(Recorded data)
++++++++++

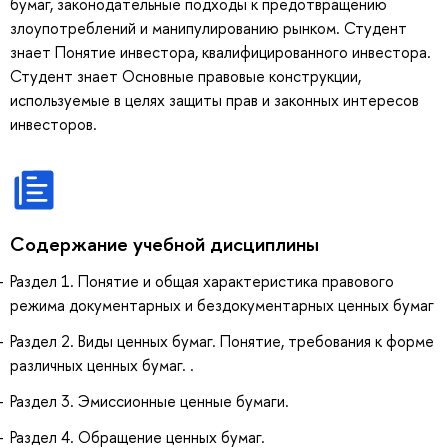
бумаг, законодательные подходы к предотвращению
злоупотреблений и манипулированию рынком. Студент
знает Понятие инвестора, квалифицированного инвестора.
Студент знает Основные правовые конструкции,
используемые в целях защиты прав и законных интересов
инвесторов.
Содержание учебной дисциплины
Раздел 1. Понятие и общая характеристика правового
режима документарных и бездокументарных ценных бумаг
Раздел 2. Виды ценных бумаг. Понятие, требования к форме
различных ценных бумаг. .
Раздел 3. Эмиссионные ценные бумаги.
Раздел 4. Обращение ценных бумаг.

++++++++++

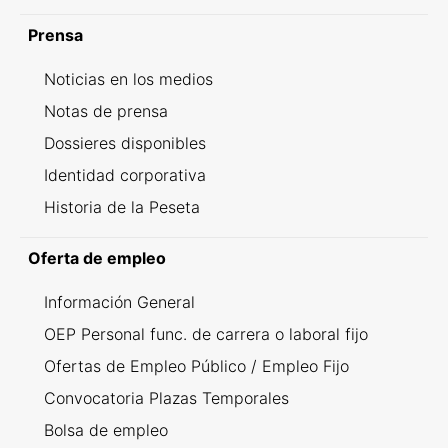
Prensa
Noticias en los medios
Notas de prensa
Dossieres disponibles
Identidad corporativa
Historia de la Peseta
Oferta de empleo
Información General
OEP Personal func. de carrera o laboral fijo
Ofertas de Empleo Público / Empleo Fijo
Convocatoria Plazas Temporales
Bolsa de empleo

++++++++++

Your reply is to repeat, unchanged, the lines above running from the one with "бумаг, законодательные подходы" up to and including the one with "Раздел 4. Обращение ценных бумаг.".

RESULT OF THE TASK:
бумаг, законодательные подходы к предотвращению
злоупотреблений и манипулированию рынком. Студент
знает Понятие инвестора, квалифицированного инвестора.
Студент знает Основные правовые конструкции,
используемые в целях защиты прав и законных интересов
инвесторов.
Содержание учебной дисциплины
Раздел 1. Понятие и общая характеристика правового
режима документарных и бездокументарных ценных бумаг
Раздел 2. Виды ценных бумаг. Понятие, требования к форме
различных ценных бумаг. .
Раздел 3. Эмиссионные ценные бумаги.
Раздел 4. Обращение ценных бумаг.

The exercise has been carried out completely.